You can offer emotional, physical or financial support. Hormonal fluctuations during a menstrual cycle are real and can affect mood. However, that doesn’t invalidate her feelings. Sometimes she just needs empathy for instance “that sounds really tough” goes much further than “it can’t be that bad”. If you share a living space, offer to prepare a hot water bottle for cramps or fetch pain medication. Also know her preferred brands and types of products just in case she needs them and can’t get them herself. Remember, period products are essential health items and not luxury goods. Help when you can.

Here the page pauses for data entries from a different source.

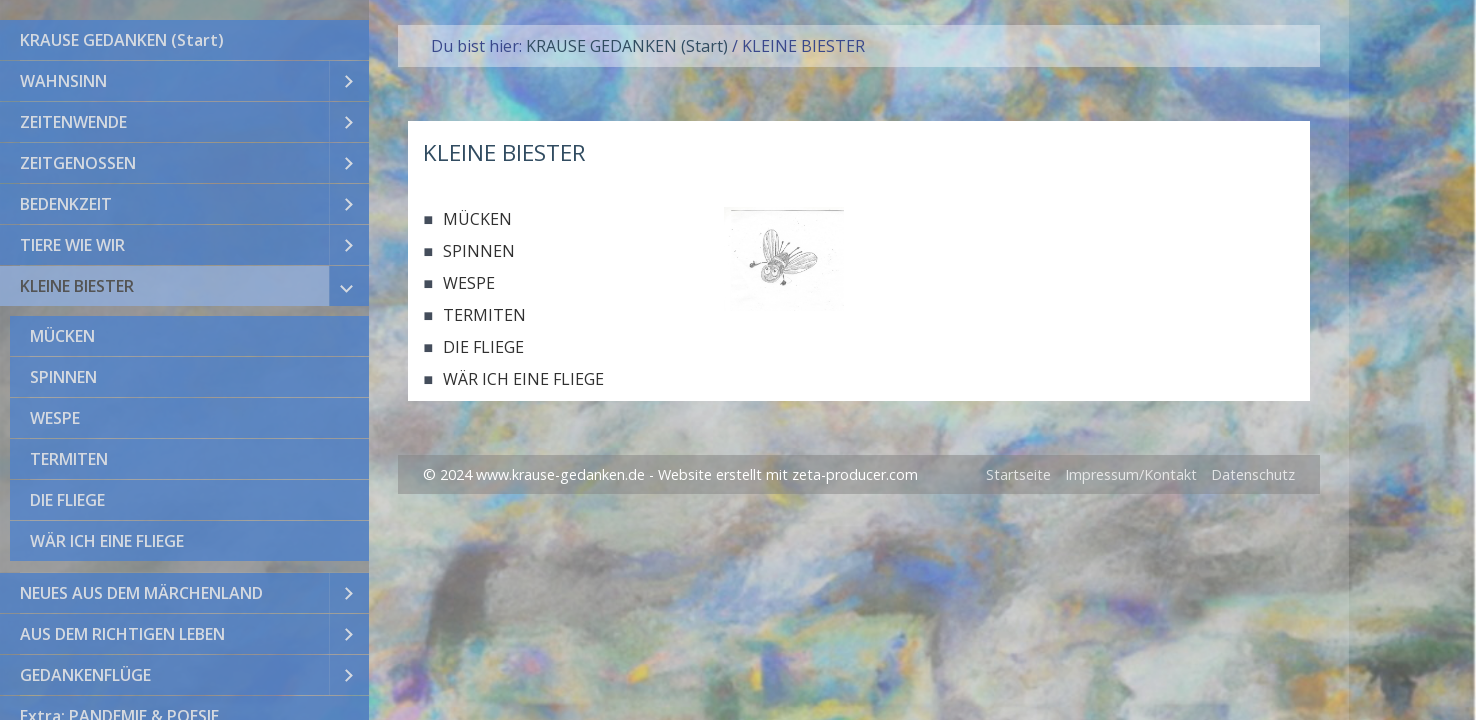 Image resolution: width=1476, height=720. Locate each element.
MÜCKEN (62, 336)
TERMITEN (69, 459)
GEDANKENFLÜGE (85, 675)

Avoid comparisons and assumptions

Every woman’s experience is different. Period cramps can range from mild discomfort to pain comparable to heart attacks. Refrain from offering remedies, telling her how she should feel or comparing her experience to other women. Statements like “my sister just deals with it” invalidates her experience and diminishes chances of her seeking help.

Ask questions, and be ready to listen

“I don’t know anything about that” is not an excuse or the end of the conversation, use it as an opportunity to learn. Learning about menstruation takes away misconceptions about menstruation. Here are examples of common misconceptions men have about periods and what is actually true.

Ditch the misconceptions

Misconception: All women have their menstruation on the 28th day of every month.

Reality: Menstrual cycles vary considerably, ranging from 21-35 days for different women, and a menstrual cycle does not automatically start on the 1st day of every month.

Misconception: You can hold a period in. 

Reality: Menstrual fluid flow is an involuntary blood flow from the uterus through the vagina, unlike urine from the bladder, which can be controlled by sphincter muscles.

Misconception: Tampon/pad sizes relate to vagina size

Reality: Tampon/pad sizes indicate levels of absorbency and not fit size. Some people have heavier flows than others, and most experience varying flow intensity throughout their cycle.

Misconception: Period cramps aren’t that painful/Period pain is psychological

Reality: Cramps feel like throbbing/shooting pains or a constant ache ranging from mild discomfort to debilitating pain. For severe period cramps cases medical advice is necessary.

Misconception: It’s okay to ask someone if they’re on their period whenever they seem upset

Reality: This question typically implies that someone’s feelings are irrational or invalid due to hormones which is dismissive and therefore inappropriate to ask.

Think beyond cramps and cravings

Being period-friendly is not just about helping out with cramps and buying snacks for cravings (though those are great!). It is about dismantling the stigma that has surrounded menstruation for centuries, correcting harmful ideas, and showing that you are willing to be part of a more respectful and supportive culture. 

When you as a father are comfortable buying pads for your daughter at a local store, you’re building a period-friendly world. When you as a brother stop crude period jokes, you’re building a period-friendly world. When you as a husband or partner create a safe and supportive environment for the woman you love, you’re building a period-friendly world, and when you as a man educate yourself and others about menstrual health you’re building a period-friendly world.